**Aim of the exercise**
Write out exactly the lines below starting at the one containing "Світлий, добрий спомин" and ending at the one containing "is a fashion". Omit every picture.

**Data listing**

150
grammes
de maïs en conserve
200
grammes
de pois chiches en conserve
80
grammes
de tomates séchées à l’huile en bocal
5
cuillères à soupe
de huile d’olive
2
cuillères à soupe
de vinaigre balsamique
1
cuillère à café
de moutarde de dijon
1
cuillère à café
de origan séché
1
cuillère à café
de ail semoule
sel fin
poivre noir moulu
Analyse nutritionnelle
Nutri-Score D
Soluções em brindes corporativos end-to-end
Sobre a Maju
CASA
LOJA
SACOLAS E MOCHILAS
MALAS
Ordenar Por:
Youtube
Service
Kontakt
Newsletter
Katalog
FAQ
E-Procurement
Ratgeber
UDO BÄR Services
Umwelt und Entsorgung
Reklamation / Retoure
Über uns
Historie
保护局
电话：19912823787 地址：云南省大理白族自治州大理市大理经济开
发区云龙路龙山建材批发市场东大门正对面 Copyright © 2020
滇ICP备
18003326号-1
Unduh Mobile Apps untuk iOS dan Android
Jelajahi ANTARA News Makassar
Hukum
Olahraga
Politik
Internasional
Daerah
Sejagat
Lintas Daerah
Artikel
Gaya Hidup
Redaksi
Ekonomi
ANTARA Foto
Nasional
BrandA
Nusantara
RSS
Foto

==

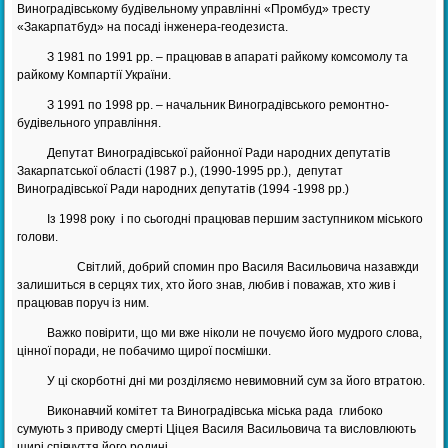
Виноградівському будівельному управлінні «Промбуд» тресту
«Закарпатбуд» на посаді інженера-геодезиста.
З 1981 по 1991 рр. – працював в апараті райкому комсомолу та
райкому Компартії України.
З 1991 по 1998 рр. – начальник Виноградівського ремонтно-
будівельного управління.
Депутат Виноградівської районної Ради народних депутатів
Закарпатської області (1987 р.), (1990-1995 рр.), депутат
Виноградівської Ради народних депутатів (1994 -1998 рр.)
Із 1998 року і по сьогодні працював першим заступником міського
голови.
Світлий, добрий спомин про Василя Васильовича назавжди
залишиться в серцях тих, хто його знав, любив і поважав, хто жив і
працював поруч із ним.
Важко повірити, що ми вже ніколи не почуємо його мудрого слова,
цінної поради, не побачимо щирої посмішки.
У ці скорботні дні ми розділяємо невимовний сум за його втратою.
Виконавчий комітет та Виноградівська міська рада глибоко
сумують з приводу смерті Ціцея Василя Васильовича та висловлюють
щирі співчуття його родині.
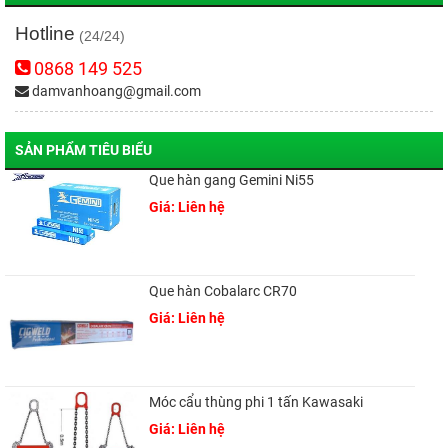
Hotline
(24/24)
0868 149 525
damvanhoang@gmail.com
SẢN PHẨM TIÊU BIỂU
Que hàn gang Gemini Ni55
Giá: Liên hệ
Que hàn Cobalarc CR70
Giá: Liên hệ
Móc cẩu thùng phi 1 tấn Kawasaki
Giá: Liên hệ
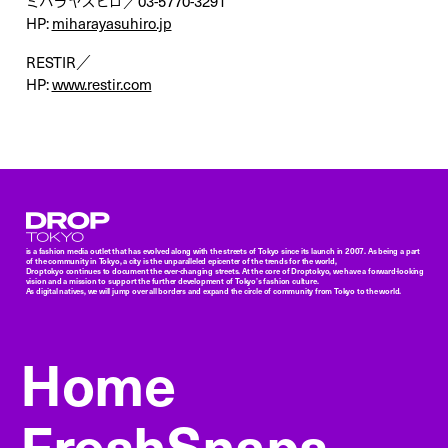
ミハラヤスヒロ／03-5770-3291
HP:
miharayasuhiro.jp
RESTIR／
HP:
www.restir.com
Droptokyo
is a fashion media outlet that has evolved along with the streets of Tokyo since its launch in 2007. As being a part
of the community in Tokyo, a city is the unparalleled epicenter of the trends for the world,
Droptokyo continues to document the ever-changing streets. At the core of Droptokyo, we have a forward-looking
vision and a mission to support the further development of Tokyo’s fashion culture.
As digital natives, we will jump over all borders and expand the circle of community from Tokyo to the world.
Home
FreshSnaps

**Result**
Світлий, добрий спомин про Василя Васильовича назавжди
залишиться в серцях тих, хто його знав, любив і поважав, хто жив і
працював поруч із ним.
Важко повірити, що ми вже ніколи не почуємо його мудрого слова,
цінної поради, не побачимо щирої посмішки.
У ці скорботні дні ми розділяємо невимовний сум за його втратою.
Виконавчий комітет та Виноградівська міська рада глибоко
сумують з приводу смерті Ціцея Василя Васильовича та висловлюють
щирі співчуття його родині.
Hotline
(24/24)
0868 149 525
damvanhoang@gmail.com
SẢN PHẨM TIÊU BIỂU
Que hàn gang Gemini Ni55
Giá: Liên hệ
Que hàn Cobalarc CR70
Giá: Liên hệ
Móc cẩu thùng phi 1 tấn Kawasaki
Giá: Liên hệ
ミハラヤスヒロ／03-5770-3291
HP:
miharayasuhiro.jp
RESTIR／
HP:
www.restir.com
Droptokyo
is a fashion media outlet that has evolved along with the streets of Tokyo since its launch in 2007. As being a part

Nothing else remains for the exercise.